▶ [Records for the task]:
=== Section Start ===

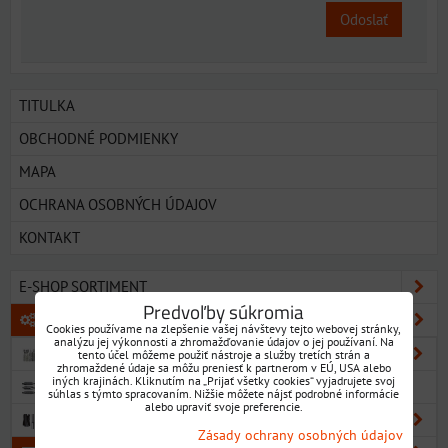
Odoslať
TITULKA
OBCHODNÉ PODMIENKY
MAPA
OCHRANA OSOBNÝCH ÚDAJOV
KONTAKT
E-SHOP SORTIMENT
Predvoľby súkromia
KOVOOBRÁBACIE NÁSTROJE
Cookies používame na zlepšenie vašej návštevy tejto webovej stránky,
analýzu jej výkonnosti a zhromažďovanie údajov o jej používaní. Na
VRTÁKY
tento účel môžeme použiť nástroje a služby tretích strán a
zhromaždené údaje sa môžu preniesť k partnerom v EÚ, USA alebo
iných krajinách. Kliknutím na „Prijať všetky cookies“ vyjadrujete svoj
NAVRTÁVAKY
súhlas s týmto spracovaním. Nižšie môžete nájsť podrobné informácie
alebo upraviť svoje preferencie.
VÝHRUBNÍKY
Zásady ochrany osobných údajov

=== Section End ===
=== Section Start ===

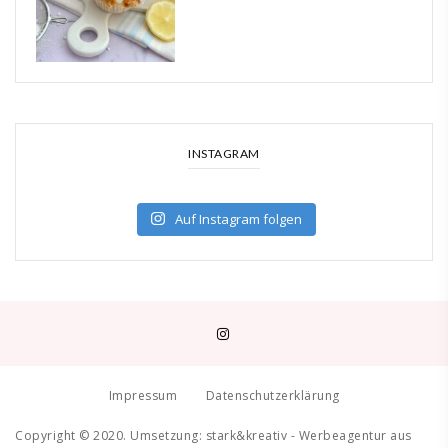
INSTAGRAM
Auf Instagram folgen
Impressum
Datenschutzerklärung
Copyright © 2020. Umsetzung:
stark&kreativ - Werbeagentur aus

=== Section End ===

▶ [What this task involves]:
Reproduce every line from the preceding data in which the word "alebo" can be found.

▶ [Answer below]:
zhromaždené údaje sa môžu preniesť k partnerom v EÚ, USA alebo
alebo upraviť svoje preferencie.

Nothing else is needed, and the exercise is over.